Estamos acostumbrados a manifestarnos en una visión dualista de todo cuanto existe, y como consecuencia, casi inevitable, surgen confrontaciones entre el hombre y la naturaleza, enfrentamientos entre los hombres mismos y disconformidades del hombre consigo mismo. El zen es la vía que nos conduce del estado de dualidad actual al estado único esencial del ser, donde todo es uno, y es capaz de resolver confrontaciones, enfrentamientos, disconformidades.
¿Porqué tendría que durar años de meditación volver a la mente original que estuvo todo el tiempo iluminada?, -preguntaba un discípulo. Los maestros zen afirman que esto se debe a que estamos limitados por una creencia única en la personalidad propia, y que esa ilusión nos ciega a una realidad mayor.

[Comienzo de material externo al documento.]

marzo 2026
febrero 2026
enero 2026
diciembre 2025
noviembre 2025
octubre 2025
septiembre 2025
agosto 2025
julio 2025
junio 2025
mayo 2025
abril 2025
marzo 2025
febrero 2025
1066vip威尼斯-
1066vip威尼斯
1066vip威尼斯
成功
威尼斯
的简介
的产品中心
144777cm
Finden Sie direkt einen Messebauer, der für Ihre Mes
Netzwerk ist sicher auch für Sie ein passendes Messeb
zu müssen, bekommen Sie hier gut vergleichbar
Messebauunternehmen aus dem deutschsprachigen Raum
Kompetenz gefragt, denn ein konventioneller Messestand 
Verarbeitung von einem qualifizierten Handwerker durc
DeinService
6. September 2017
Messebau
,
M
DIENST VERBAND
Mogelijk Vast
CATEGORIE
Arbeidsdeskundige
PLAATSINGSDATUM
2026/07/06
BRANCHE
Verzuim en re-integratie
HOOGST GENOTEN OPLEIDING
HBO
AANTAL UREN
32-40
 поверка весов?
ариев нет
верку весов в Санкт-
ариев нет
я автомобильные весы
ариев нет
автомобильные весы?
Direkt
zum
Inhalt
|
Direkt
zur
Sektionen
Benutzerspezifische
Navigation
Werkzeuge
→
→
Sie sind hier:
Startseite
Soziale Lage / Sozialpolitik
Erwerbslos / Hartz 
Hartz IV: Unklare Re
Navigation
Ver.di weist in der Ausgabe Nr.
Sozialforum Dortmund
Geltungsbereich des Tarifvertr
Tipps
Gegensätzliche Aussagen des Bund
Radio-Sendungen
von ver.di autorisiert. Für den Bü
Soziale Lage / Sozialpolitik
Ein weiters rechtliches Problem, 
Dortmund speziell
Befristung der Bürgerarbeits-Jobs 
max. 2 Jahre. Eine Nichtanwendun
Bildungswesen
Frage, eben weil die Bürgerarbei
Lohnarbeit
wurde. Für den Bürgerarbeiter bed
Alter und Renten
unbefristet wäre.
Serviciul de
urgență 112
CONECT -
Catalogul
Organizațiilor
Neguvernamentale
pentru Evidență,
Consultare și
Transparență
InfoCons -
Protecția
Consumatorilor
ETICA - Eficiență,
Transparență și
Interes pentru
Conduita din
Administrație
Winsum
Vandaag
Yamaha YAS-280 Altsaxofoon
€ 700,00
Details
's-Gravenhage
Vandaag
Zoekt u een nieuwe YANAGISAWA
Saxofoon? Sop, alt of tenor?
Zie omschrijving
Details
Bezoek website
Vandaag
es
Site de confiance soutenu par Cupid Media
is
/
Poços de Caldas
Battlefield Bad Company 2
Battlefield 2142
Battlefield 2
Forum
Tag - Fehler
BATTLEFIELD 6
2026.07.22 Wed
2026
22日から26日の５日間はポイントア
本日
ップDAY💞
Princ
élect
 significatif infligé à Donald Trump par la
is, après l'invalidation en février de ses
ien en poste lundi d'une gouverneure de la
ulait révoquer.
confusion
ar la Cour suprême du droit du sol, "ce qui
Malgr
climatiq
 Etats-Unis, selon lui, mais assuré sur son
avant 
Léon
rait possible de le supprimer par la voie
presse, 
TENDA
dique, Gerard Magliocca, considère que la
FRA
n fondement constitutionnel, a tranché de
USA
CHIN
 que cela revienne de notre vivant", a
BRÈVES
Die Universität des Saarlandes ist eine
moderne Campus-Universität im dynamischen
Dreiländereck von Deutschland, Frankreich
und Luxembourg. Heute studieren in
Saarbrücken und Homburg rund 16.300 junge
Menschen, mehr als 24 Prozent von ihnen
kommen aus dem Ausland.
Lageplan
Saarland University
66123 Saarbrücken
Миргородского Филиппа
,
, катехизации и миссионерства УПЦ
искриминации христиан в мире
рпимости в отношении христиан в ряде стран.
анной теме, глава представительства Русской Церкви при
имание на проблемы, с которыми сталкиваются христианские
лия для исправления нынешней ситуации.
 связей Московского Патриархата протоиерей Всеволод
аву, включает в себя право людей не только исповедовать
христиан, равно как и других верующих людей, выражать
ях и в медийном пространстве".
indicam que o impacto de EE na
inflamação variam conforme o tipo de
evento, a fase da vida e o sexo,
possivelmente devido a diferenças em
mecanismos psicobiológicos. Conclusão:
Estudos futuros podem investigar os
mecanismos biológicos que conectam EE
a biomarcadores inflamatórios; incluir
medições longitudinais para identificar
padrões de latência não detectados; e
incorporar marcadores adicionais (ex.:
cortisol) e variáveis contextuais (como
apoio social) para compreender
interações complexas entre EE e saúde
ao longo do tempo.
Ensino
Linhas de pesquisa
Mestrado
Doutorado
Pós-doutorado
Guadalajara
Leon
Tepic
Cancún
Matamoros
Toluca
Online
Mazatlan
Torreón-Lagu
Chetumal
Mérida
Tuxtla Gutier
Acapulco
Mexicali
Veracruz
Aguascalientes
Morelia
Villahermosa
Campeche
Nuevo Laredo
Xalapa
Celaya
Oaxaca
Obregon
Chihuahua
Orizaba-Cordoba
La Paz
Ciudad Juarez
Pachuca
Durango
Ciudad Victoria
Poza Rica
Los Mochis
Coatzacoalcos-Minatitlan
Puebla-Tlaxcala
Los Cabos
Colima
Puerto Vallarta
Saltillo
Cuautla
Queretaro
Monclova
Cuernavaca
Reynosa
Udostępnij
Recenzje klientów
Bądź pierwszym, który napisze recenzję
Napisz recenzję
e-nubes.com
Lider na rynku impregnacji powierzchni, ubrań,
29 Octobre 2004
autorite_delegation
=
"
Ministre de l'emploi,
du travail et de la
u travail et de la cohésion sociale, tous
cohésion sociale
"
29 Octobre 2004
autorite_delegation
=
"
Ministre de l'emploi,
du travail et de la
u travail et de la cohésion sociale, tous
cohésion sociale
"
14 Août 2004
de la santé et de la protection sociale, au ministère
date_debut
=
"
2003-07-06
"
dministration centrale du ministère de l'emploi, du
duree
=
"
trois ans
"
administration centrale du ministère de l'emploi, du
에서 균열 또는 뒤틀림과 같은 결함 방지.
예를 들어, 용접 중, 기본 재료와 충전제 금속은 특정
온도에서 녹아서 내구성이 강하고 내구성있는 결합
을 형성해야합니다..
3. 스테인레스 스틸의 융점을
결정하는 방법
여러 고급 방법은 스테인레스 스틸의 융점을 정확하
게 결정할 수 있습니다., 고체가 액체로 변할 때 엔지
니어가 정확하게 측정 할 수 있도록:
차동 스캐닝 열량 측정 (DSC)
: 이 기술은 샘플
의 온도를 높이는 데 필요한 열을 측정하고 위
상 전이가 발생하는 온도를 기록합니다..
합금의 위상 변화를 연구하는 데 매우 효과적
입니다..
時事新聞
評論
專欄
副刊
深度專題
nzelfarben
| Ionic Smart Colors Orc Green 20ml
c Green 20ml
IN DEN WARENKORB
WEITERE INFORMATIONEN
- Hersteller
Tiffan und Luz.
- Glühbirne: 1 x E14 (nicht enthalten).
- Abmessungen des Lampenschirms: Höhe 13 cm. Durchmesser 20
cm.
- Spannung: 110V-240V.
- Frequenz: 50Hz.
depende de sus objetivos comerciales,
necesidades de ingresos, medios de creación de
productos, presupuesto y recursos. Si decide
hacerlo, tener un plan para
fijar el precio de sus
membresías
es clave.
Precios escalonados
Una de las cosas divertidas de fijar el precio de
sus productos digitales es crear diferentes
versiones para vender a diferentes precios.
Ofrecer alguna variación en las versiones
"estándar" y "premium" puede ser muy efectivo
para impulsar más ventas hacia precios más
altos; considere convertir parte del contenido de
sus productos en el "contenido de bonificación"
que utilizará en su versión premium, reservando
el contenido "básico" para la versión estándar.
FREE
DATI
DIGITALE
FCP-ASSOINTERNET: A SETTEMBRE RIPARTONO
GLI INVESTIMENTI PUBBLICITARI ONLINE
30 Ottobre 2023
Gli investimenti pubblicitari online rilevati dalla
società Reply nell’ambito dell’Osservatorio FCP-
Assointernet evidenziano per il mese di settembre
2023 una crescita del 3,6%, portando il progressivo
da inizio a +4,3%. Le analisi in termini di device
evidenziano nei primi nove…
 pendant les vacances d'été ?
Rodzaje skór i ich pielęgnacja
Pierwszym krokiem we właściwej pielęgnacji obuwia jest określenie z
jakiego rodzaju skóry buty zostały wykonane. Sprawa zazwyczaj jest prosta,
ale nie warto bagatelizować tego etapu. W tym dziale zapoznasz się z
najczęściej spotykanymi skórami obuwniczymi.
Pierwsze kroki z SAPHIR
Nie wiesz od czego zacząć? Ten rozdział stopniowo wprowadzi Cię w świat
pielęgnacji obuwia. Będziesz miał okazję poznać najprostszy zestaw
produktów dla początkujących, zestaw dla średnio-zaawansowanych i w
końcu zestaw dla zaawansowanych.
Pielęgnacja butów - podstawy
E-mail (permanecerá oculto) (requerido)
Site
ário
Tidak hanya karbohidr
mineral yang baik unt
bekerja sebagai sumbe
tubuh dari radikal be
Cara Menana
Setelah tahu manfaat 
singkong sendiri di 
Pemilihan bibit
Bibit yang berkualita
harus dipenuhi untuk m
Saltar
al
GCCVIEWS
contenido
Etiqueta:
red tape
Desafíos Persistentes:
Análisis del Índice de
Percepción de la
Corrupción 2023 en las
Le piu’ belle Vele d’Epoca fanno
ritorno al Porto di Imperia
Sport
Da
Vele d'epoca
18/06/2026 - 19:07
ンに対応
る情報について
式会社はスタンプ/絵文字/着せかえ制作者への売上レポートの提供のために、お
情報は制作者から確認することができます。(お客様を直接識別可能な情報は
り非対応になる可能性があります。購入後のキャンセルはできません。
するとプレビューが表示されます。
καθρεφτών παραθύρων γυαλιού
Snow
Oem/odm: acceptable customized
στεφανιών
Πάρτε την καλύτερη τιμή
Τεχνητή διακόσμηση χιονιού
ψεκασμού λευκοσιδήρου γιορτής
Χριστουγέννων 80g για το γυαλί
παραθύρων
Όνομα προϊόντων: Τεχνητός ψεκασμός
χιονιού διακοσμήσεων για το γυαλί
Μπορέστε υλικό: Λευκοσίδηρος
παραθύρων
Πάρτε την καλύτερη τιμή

La experiencia absoluta del zen debe ser vivida personalmente. Es sumamente difícil explicarla mediante palabras. Es fundamental comprender que el zen no es sólo una postura; es también una práctica de vida. En la cotidianidad de nuestros días, instante a intente, podemos desarrollar nuestro zen más profundo.
II. Un Sabio Maestro llamado Shakyamuni
En esa búsqueda encuentro con la verdad, Shiddarta Gautama, Shakyamuni, Buda, transitó un largo camino.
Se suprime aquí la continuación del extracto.